## Records for the exercise
= = = =

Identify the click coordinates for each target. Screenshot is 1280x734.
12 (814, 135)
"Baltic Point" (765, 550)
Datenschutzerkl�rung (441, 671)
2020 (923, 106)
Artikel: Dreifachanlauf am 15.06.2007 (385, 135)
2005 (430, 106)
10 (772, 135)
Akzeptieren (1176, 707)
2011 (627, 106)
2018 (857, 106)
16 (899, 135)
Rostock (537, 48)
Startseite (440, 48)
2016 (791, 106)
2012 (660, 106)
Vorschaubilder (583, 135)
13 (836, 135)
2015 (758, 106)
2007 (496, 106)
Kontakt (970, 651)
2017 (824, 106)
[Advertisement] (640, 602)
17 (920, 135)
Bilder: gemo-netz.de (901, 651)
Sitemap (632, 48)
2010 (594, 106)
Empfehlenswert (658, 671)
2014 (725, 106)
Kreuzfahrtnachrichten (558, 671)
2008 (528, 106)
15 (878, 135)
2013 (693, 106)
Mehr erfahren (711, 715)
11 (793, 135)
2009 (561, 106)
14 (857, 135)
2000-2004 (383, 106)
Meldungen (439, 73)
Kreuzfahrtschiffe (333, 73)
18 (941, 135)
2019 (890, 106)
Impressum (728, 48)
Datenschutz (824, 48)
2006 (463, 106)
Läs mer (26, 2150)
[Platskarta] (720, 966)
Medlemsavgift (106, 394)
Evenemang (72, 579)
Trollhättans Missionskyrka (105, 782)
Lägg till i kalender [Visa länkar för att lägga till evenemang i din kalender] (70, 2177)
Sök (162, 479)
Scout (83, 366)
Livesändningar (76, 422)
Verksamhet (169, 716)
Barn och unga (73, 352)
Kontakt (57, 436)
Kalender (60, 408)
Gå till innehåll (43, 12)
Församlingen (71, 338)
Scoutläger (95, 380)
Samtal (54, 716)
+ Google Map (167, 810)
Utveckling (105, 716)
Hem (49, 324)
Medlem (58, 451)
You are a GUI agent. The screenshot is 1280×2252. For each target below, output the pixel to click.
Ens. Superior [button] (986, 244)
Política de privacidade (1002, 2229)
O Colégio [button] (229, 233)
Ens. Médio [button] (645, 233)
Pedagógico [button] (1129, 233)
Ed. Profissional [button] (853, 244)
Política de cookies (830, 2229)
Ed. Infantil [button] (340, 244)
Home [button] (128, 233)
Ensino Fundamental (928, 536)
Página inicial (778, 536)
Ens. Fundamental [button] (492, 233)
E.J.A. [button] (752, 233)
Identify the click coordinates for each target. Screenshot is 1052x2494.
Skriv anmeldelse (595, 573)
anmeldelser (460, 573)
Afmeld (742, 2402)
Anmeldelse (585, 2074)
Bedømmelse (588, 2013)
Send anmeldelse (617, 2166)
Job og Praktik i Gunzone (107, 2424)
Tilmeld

= = = =

## Instructions for the task
Set every entry down verbatim.

## The answer
Identify the click coordinates for each target. Screenshot is 1280x734.
12 (814, 135)
"Baltic Point" (765, 550)
Datenschutzerkl�rung (441, 671)
2020 (923, 106)
Artikel: Dreifachanlauf am 15.06.2007 (385, 135)
2005 (430, 106)
10 (772, 135)
Akzeptieren (1176, 707)
2011 (627, 106)
2018 (857, 106)
16 (899, 135)
Rostock (537, 48)
Startseite (440, 48)
2016 (791, 106)
2012 (660, 106)
Vorschaubilder (583, 135)
13 (836, 135)
2015 (758, 106)
2007 (496, 106)
Kontakt (970, 651)
2017 (824, 106)
[Advertisement] (640, 602)
17 (920, 135)
Bilder: gemo-netz.de (901, 651)
Sitemap (632, 48)
2010 (594, 106)
Empfehlenswert (658, 671)
2014 (725, 106)
Kreuzfahrtnachrichten (558, 671)
2008 (528, 106)
15 (878, 135)
2013 (693, 106)
Mehr erfahren (711, 715)
11 (793, 135)
2009 (561, 106)
14 (857, 135)
2000-2004 (383, 106)
Meldungen (439, 73)
Kreuzfahrtschiffe (333, 73)
18 (941, 135)
2019 (890, 106)
Impressum (728, 48)
Datenschutz (824, 48)
2006 (463, 106)
Läs mer (26, 2150)
[Platskarta] (720, 966)
Medlemsavgift (106, 394)
Evenemang (72, 579)
Trollhättans Missionskyrka (105, 782)
Lägg till i kalender [Visa länkar för att lägga till evenemang i din kalender] (70, 2177)
Sök (162, 479)
Scout (83, 366)
Livesändningar (76, 422)
Verksamhet (169, 716)
Barn och unga (73, 352)
Kontakt (57, 436)
Kalender (60, 408)
Gå till innehåll (43, 12)
Församlingen (71, 338)
Scoutläger (95, 380)
Samtal (54, 716)
+ Google Map (167, 810)
Utveckling (105, 716)
Hem (49, 324)
Medlem (58, 451)
You are a GUI agent. The screenshot is 1280×2252. For each target below, output the pixel to click.
Ens. Superior [button] (986, 244)
Política de privacidade (1002, 2229)
O Colégio [button] (229, 233)
Ens. Médio [button] (645, 233)
Pedagógico [button] (1129, 233)
Ed. Profissional [button] (853, 244)
Política de cookies (830, 2229)
Ed. Infantil [button] (340, 244)
Home [button] (128, 233)
Ensino Fundamental (928, 536)
Página inicial (778, 536)
Ens. Fundamental [button] (492, 233)
E.J.A. [button] (752, 233)
Identify the click coordinates for each target. Screenshot is 1052x2494.
Skriv anmeldelse (595, 573)
anmeldelser (460, 573)
Afmeld (742, 2402)
Anmeldelse (585, 2074)
Bedømmelse (588, 2013)
Send anmeldelse (617, 2166)
Job og Praktik i Gunzone (107, 2424)
Tilmeld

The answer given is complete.